=== EXERCISE GOAL ===
Copy, pictures aside: the lines below from the one that holds "lechts dan als" through the final line of the listing, both ends included, exactly as they are and nothing else.

=== INFORMATION GIVEN ===

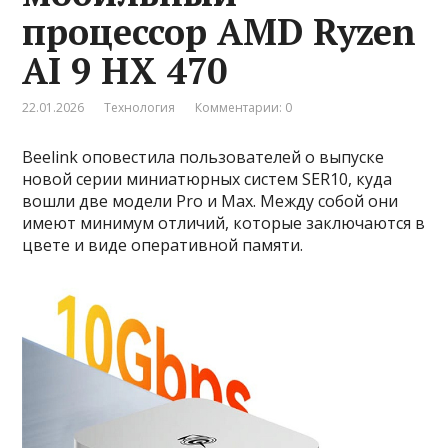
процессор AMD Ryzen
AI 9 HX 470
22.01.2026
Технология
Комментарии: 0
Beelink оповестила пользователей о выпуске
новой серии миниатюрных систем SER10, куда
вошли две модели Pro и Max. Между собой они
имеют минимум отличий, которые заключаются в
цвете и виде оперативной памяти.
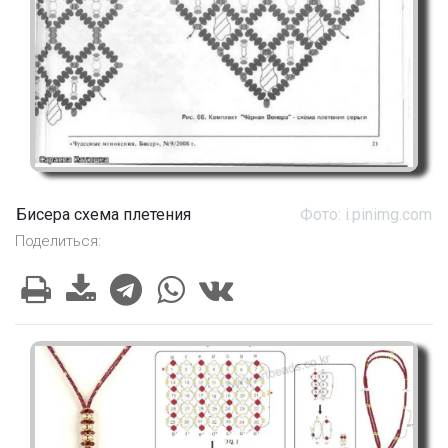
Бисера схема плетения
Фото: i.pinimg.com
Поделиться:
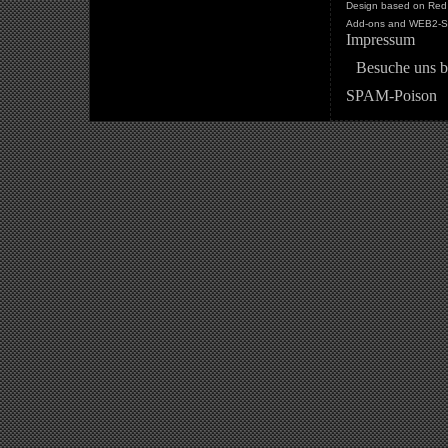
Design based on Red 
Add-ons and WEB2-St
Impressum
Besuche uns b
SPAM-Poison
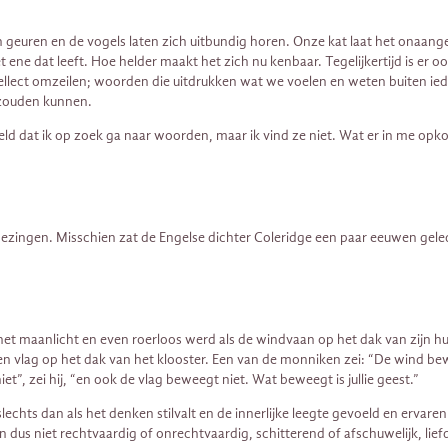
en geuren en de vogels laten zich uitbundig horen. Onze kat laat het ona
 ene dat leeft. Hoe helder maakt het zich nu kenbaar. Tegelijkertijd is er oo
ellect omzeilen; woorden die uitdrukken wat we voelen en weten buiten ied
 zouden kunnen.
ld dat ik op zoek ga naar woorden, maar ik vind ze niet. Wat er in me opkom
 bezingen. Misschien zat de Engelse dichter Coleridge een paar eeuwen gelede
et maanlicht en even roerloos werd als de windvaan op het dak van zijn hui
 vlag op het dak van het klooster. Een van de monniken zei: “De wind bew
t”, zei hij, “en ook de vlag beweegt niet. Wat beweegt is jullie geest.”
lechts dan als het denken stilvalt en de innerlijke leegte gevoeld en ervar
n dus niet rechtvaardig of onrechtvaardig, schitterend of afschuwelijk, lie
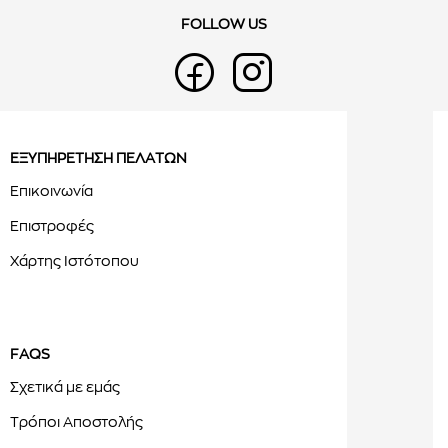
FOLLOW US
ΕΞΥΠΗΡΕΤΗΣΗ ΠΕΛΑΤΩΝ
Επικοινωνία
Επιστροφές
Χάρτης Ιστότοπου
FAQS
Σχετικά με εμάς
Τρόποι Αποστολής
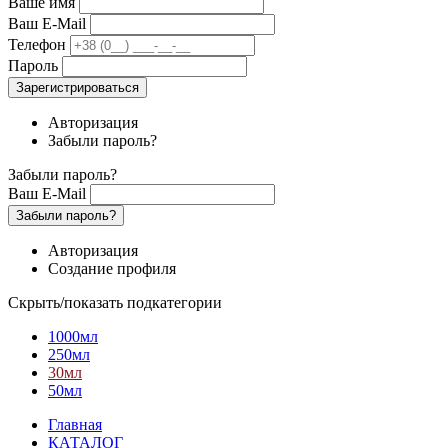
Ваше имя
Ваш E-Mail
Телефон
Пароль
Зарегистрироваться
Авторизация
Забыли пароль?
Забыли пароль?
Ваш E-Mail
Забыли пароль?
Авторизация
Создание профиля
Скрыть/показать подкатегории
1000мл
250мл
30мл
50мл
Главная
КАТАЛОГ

=== SOLUTION ===
lechts dan als het denken stilvalt en de innerlijke leegte gevoeld en ervar
n dus niet rechtvaardig of onrechtvaardig, schitterend of afschuwelijk, lie
FOLLOW US
ΕΞΥΠΗΡΕΤΗΣΗ ΠΕΛΑΤΩΝ
Επικοινωνία
Επιστροφές
Χάρτης Ιστότοπου
FAQS
Σχετικά με εμάς
Τρόποι Αποστολής
Ваше имя
Ваш E-Mail
Телефон
Пароль
Зарегистрироваться
Авторизация
Забыли пароль?
Забыли пароль?
Ваш E-Mail
Забыли пароль?
Авторизация
Создание профиля
Скрыть/показать подкатегории
1000мл
250мл
30мл
50мл
Главная
КАТАЛОГ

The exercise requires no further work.